ColumnasDr. Guadalupe Estrada R.Notas Relevantes

Cadáver Andante.

Por: Dr. José Guadalupe Estrada

No creo que exista país en el mundo que sufra una clase política donde se estile la cantidad y calidad de cinismo como aquí es la norma. Es difícil pensar que el mismísimo Kafka no hubiese puesto de modelo a nuestra nación como el ejemplo supremo del surrealismo impúdico.

Ejemplos locales, regionales y nacionales existen de sobra para sustentar en el campo de lo empírico lo que ahora estamos afirmando de una manera categórica e inequívoca; sin embargo, por pura cuestión de pertinencia y discreción, nos es auto impuesta la prohibición de referirnos a casos que suceden en el ámbito doméstico. Vayan a saber si los vecinos se puedan ofender.
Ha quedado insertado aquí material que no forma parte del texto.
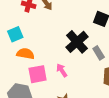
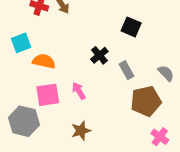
black cross: (77, 42) -> (99, 55), size x0.6
orange semicircle: (25, 54) -> (44, 61), moved

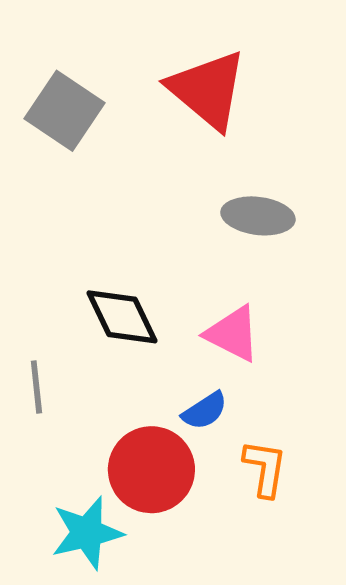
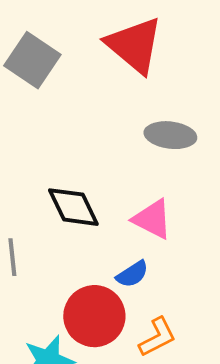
orange L-shape: (265, 468) -> (157, 337), moved, turned 54

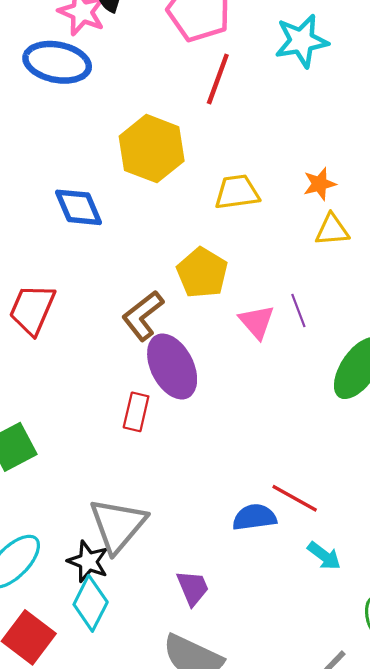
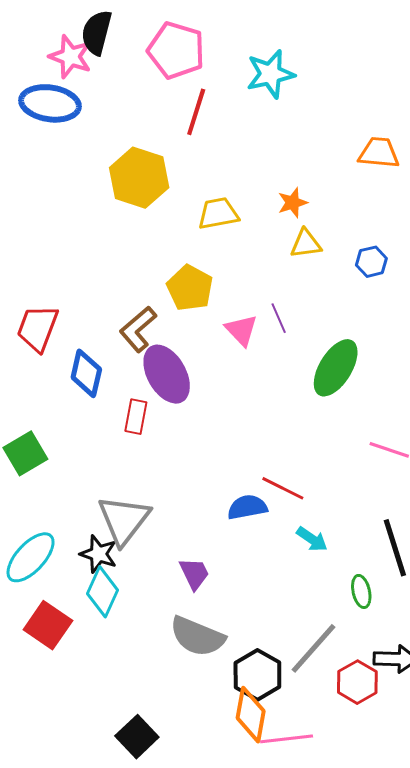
blue diamond: (79, 207) -> (86, 373), moved, turned 39

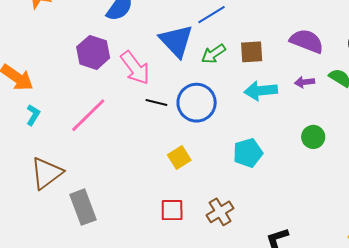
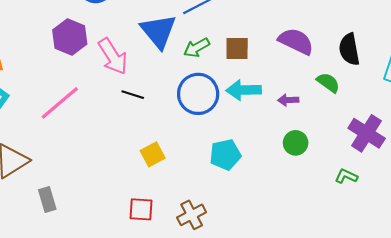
purple arrow: (305, 82) -> (288, 100), moved
blue circle: (197, 103) -> (198, 94), moved
gray rectangle: (83, 207) -> (47, 199), size x0.7

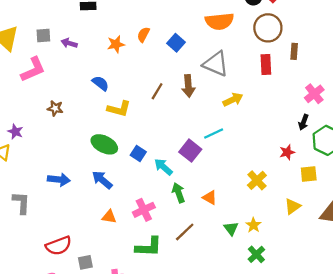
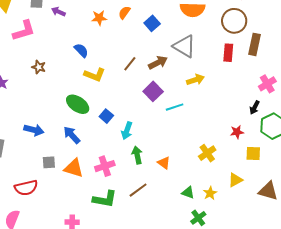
brown rectangle: (294, 51) -> (254, 44), size x1.5
brown arrow: (188, 86) -> (158, 63), turned -120
purple square: (190, 151) -> (153, 91), moved
cyan arrow: (163, 167) -> (127, 131), turned -120
orange triangle: (109, 217) -> (74, 168), size x1.5
yellow star: (253, 225) -> (210, 193), moved
green triangle: (231, 228) -> (188, 193), moved, turned -40
gray square: (85, 262) -> (49, 162), moved

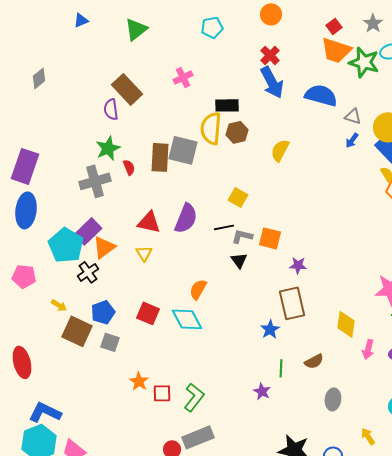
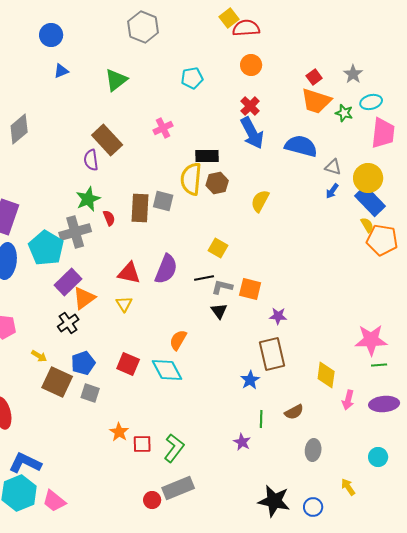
green star: (364, 62) -> (344, 113), size x0.6
gray diamond: (39, 78) -> (19, 129), size x1.4
gray square: (183, 150) -> (163, 201), size x0.7
cyan pentagon: (66, 245) -> (46, 248), moved

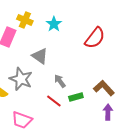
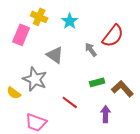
gray arrow: (60, 81) -> (91, 50), moved
green rectangle: (76, 97) -> (97, 82), moved
purple arrow: (108, 112) -> (106, 114), moved

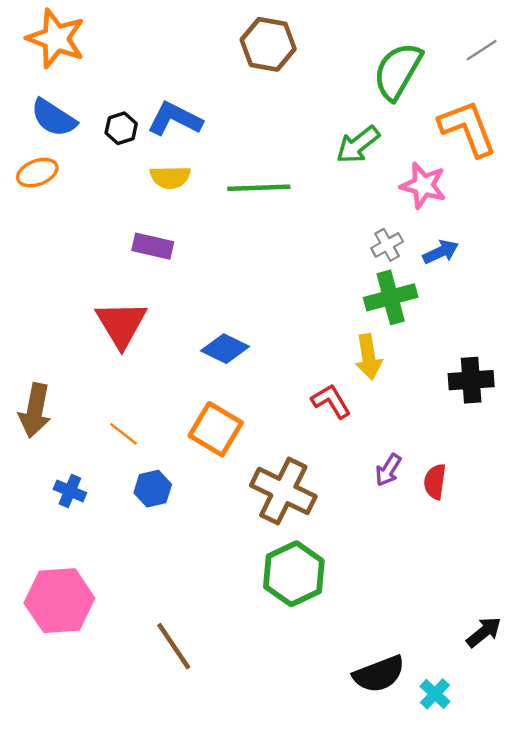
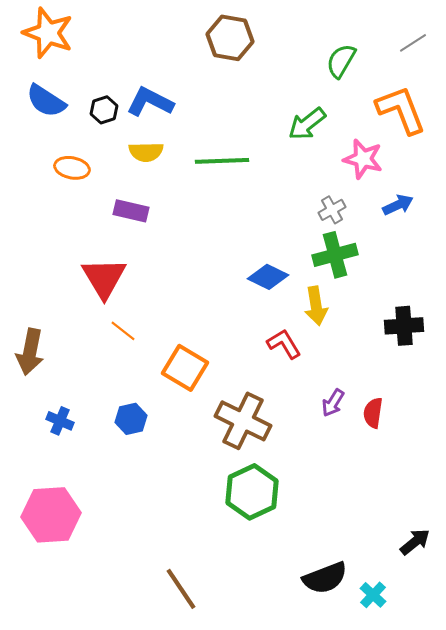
green semicircle: (398, 71) -> (341, 61), size x0.7
orange ellipse: (37, 173) -> (72, 168), moved, turned 32
blue arrow: (441, 252) -> (398, 205), moved
blue diamond: (225, 349) -> (268, 277), moved
orange line: (124, 434) -> (123, 331), moved
brown line: (174, 646) -> (181, 589), moved

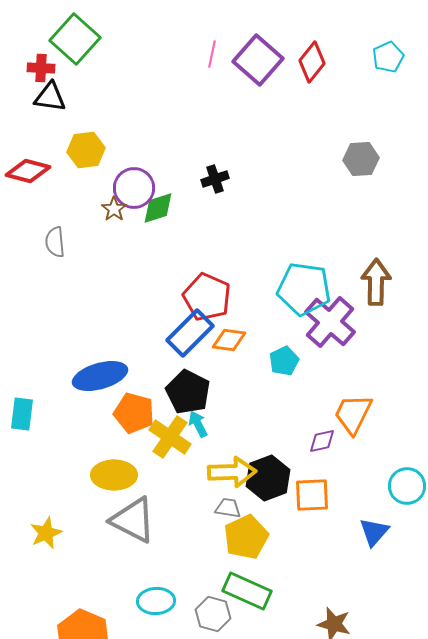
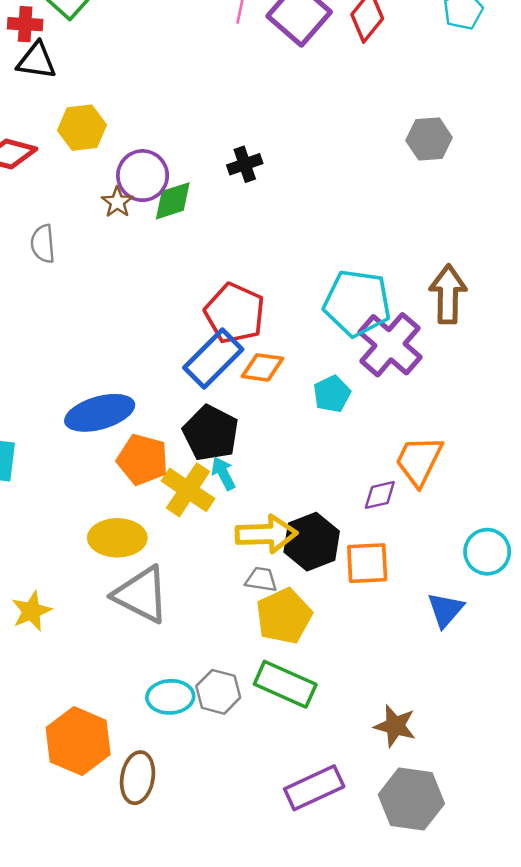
gray hexagon: (213, 614) -> (218, 692), moved

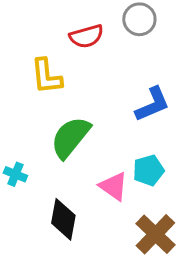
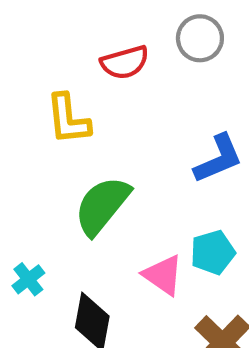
cyan cross: (15, 174) -> (28, 279), moved, turned 30

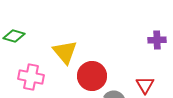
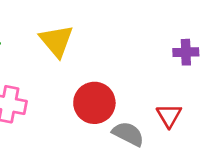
yellow triangle: (65, 52) -> (56, 41), moved

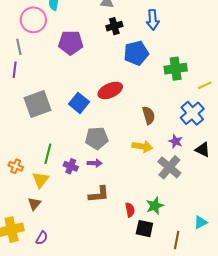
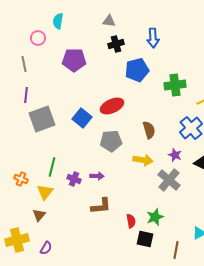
pink circle: (33, 20) -> (38, 38), size x0.6
purple line: (15, 70) -> (26, 95), moved
gray pentagon: (97, 138) -> (111, 141), moved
Por ello, mejor buscar por otros lares esas citas y señalamientos.

Aunque los orígenes de la hipótesis que manejamos al principio, y que pretendemos demostrar ahora con ejemplos concretos, se ubican en un caso específico de un candidato a un puesto de elección popular registrado en la anterior contienda electoral en un andurrial municipal, y que se encontraba sujeto (vinculado, se dice ahora) a un proceso penal por un delito de los tipificados en el apartado del Código Penal que se intitula como de corrupción de servidores públicos. Además de lo anterior, pesaba sobre el susodicho aspirante, y cuyo nombre no referiremos por puro pudor, una resolución de autoridad competente que lo inhabilitaba por muchas décadas para ocupar un cargo público. Mayor fue nuestra sorpresa al saber que andaba, muy campante, en plena contienda. Según me explicó un flamantísimo jurista, especialista en el campo del derecho electoral, diversas resoluciones del Tribunal Electoral del Poder Judicial de la Federación, protegían y salvaguardaban los “derechos político electorales” de todo ciudadano, aunque estuviese sujeto a proceso penal, aunque hubiese sido condenado mil veces, aunque fuera un ladrón y un criminal confeso, pues, dijo, la sola existencia de antecedentes penales o de cualquiera otra naturaleza análoga no eran causa suficiente para negar a un mexicano “su legítimo derecho a participar en una elección”, pues de otra forma, se le podrían transgredir sus sagrados derechos humanos, reconocidos estos, por una lista interminable de tratados internacionales firmados por México. Lo que inventa nuestra caterva de políticos en su búsqueda por la papa diaria.

Pero volvamos al origen de esta perorata. Resulta que Marcelo, el otrora niño bueno, eficiente y eficaz, acaba de declarar que, siguiendo la tradición filosófica reseñada precedentemente, se considera como el candidato único,

incomparable e irrepetible para contender en las elecciones presidenciales del 2024, aduciendo, claro, en su discurso de arranque que, perfiles como el suyo sólo los encontraremos en los líderes más destacados del universo circundante y conocido, etcétera.

Nada de esto nos llevaría a poner el grito en el cielo y al desgarre de vestiduras respectivo, si no fuese porque la evidencia científica hasta ahora conocida, lo vincula causal y legalmente como responsable directo o indirecto de la tragedia de la Línea 12 del Metro de la Ciudad de México, donde ya sabemos, hubo varios muertos, heridos de gravedad, cuantiosos daños materiales y una cantidad indeterminable de corruptelas por clarificar.

Es decir, para efectos teóricos y prácticos, el aludido es un cadáver andante, aunque no se haya dado cuenta, ni nadie se lo haya hecho saber.